Birthday parties don’t have to be torture

Birthday parties don’t have to be torture

One of the things that I have always struggled with is the idea of children’s birthday parties.
When I was a child, my parents hosted birthday parties for me.  I am certain that they were enjoyable, and that my mom handled them with ease.  She doesn’t have the same anxiety that I do, and isn’t derailed by something as seemingly simple as gathering children together in one space for play and eating cake.

laura's fourth birthday
My friends are probably going to kill me for this

So when did things get weird?  I suspect that a lot of it has to do with my desire to not hang out with people I don’t know.  I’d classify the parents of all of my kids’ classmates as People I Don’t Know.  And that sets my amygdala into massive panic mode.  It may also have something to do with the fact that when my oldest was turning 8 (maybe? I can’t remember now), we invited his entire class over for a birthday party and no one came.  Not one single child.  He was devastated, I was devastated, and I may have vowed never to put any of my children through that again.
For many years, we simply celebrated with family members, and that worked…sort of.  I can’t help but worry that I deprived them of some vital growth experience.

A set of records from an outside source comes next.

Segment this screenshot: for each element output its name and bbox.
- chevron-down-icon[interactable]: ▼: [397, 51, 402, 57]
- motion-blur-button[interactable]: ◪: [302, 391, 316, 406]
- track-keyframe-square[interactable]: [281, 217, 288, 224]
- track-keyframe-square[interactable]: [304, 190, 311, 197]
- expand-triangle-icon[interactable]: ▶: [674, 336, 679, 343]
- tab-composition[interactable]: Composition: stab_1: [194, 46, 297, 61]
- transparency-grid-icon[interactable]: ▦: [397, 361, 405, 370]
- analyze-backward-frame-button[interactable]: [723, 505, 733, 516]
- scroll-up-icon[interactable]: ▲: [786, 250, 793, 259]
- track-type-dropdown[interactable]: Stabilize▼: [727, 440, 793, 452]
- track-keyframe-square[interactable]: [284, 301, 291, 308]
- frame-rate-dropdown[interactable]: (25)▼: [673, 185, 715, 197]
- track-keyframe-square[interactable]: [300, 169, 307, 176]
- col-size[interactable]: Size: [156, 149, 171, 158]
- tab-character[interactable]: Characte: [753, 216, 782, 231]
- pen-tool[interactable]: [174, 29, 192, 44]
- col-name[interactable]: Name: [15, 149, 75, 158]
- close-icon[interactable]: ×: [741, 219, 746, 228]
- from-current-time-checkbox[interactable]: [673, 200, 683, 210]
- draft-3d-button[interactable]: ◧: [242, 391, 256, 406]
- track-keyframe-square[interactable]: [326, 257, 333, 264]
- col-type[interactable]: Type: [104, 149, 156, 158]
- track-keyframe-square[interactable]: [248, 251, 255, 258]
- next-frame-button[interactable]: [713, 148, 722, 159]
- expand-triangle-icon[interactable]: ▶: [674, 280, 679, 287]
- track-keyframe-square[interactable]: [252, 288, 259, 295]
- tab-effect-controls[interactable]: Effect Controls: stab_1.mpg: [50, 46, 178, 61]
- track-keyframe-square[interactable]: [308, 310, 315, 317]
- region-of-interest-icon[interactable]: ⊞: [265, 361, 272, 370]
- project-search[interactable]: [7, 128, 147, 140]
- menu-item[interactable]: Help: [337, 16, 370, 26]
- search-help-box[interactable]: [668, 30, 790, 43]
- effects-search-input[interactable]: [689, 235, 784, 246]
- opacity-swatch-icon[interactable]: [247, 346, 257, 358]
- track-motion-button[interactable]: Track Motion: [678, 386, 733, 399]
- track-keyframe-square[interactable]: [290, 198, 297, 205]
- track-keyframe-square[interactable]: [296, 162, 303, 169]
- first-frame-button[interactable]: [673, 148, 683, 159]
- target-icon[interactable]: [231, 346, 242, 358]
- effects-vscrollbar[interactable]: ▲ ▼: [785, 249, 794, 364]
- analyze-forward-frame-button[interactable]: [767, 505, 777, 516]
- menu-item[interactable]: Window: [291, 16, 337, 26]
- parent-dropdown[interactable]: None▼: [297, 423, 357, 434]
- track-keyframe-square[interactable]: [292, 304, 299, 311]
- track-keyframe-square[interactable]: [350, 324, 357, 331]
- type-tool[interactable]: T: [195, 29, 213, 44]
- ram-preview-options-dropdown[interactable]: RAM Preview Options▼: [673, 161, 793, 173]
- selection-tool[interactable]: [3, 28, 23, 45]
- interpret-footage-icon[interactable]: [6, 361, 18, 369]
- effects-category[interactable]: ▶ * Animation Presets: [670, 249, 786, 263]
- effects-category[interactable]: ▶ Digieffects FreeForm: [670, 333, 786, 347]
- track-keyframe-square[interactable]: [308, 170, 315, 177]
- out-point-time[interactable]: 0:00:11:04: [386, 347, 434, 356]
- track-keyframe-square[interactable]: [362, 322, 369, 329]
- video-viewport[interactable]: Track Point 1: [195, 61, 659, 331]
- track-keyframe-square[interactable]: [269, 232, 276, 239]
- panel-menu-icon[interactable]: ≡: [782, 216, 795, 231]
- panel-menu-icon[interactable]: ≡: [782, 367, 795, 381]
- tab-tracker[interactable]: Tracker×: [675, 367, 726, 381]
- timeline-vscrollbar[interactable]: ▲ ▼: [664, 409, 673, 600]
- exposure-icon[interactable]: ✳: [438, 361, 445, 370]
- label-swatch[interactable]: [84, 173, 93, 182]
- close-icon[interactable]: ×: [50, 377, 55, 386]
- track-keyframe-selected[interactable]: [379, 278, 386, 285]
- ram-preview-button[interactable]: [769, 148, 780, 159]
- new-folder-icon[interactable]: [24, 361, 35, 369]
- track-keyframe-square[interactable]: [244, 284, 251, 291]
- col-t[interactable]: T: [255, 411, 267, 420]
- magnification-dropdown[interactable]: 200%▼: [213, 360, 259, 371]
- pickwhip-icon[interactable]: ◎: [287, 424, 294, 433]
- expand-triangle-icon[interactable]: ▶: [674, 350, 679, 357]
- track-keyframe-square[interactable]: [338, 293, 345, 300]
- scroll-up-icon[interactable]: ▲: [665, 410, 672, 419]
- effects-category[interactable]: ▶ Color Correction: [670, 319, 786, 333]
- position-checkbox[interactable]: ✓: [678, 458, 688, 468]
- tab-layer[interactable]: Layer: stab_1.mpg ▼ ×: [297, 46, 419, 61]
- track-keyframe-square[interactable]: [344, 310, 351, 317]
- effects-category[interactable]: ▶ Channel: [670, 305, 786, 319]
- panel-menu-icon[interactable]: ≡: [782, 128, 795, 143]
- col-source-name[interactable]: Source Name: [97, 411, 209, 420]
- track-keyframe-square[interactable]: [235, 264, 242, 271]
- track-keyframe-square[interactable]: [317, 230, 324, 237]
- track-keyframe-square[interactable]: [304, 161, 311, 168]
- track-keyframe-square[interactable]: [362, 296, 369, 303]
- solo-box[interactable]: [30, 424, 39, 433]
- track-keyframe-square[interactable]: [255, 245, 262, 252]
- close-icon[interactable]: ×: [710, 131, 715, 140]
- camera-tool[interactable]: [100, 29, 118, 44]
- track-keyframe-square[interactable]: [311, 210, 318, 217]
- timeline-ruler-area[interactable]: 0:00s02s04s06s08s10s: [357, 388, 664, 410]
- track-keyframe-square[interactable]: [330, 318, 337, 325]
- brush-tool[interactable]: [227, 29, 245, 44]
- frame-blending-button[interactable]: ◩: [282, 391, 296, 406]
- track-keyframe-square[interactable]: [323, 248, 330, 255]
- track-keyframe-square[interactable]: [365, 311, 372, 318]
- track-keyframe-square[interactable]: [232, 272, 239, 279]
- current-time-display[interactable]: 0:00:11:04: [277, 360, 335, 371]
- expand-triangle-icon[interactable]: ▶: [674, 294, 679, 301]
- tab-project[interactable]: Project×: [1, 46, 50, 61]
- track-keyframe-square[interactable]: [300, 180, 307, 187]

Fast forward quite a few years, and we now have kids with diagnoses, kids who struggle in loud places, kids who mostly do parallel play.  Kids who aren’t developmentally on the same plane as their peers.

Last year, Wonder Boy was invited to a birthday party.  It wasn’t his first invitation, but we felt like he was ready to give it a go.  He handled it mostly well, and advocated for when he was ready to leave.  But it was definitely clear to us that he stood apart from his classmates.  While they all joked and laughed and played together, he sat there playing with Silly Putty and staring off across the room.  They didn’t exactly exclude him, but no one tried to really include him much in the conversation.  And that’s fine, they’re kids, and they haven’t really learned that skill at that age (they were four-going-on-five).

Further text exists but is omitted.